Jane, who appeared at the beginning of the last chapter, was clearly not interested in hearing about God with depression raging, and the small group leader knew that. There would be another time to pick up that conversation.
That time came a month or two later, when the inner storm was quieter.
“Jane, do you remember when I asked you about your relationship with the Lord, and you become angry?”
“Yes, I remember.”
“Let’s not say, ‘that was the depression talking.’ Let’s just take it for what it was—there are times when you can get angry with the Lord. We don’t know why you get depressed, but we do know that depression, at least, is a test of your faith, and, this last time, your faith came crashing down.”
Jane was ready to hear.
One of the problems with the heart is that it is hard to know it. We can quickly list the circumstances of life that shape who we are, such as family, friends, and teachers, but the heart tends to hide, both from ourselves and others. Knowing about it and knowing it are two different things.
Here are a series of questions we can ask to discover what is in our heart.
What do you love?

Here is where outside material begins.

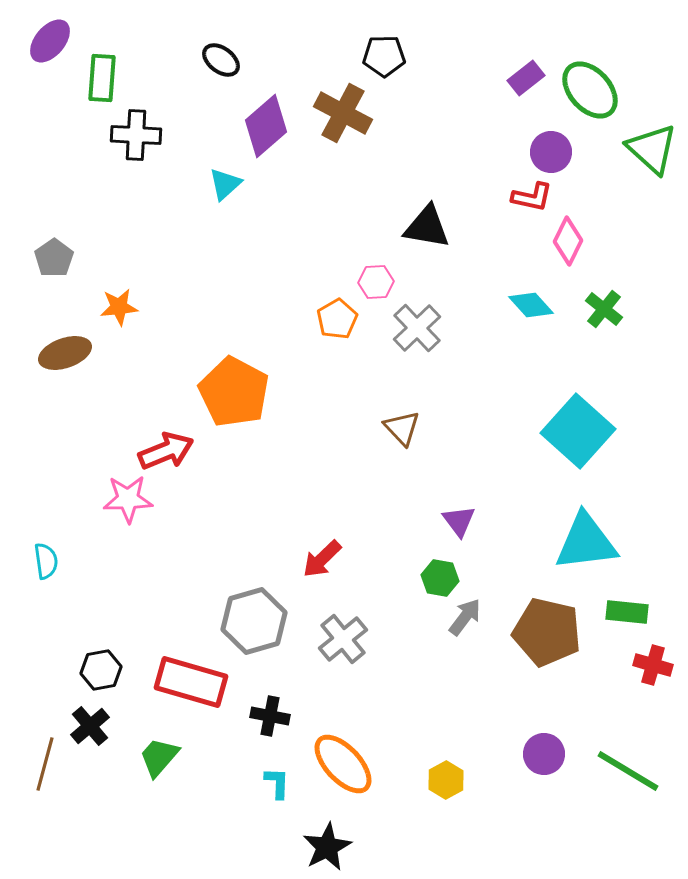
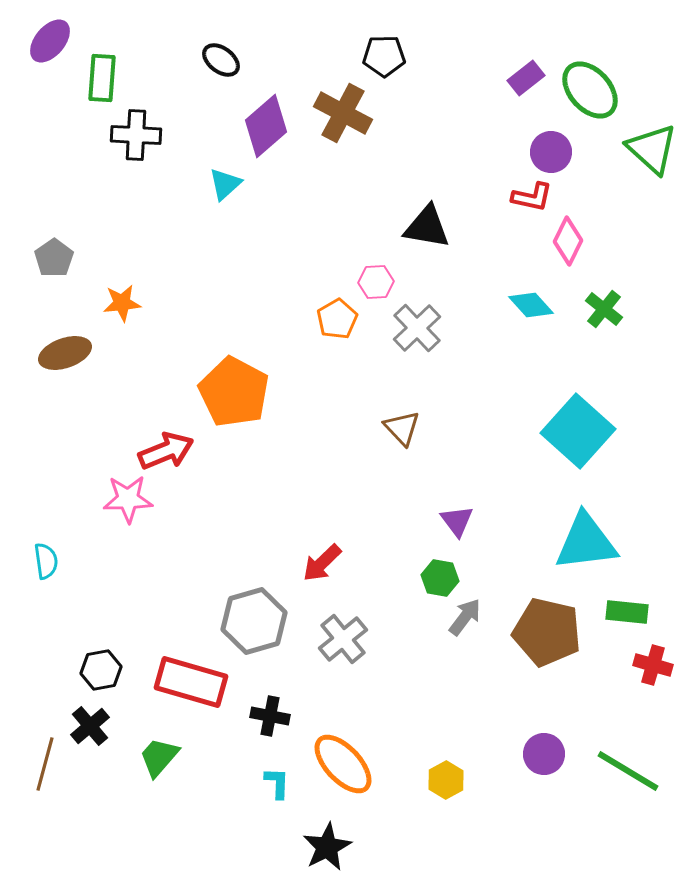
orange star at (119, 307): moved 3 px right, 4 px up
purple triangle at (459, 521): moved 2 px left
red arrow at (322, 559): moved 4 px down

What do you hate?
What do you want, crave, hope for?
What is your goal?
What do you fear?
What do you worry about?
What do you feel like you need?
Where do you find refuge, comfort, pleasure, or security?
Who are your heroes and role models?
What defines success or failure for you?
When do you say, “If only ...”? (e.g., “If only my husband would ... .”)
What do you see as your rights?
What do you pray for?
What do you talk about?
What are your dreams or fantasies?
When do you get angry?
When do you tend to doubt Scripture?
Where in your life have you struggled with bitterness?
What or whom do you avoid?
Do you feel guilty at times?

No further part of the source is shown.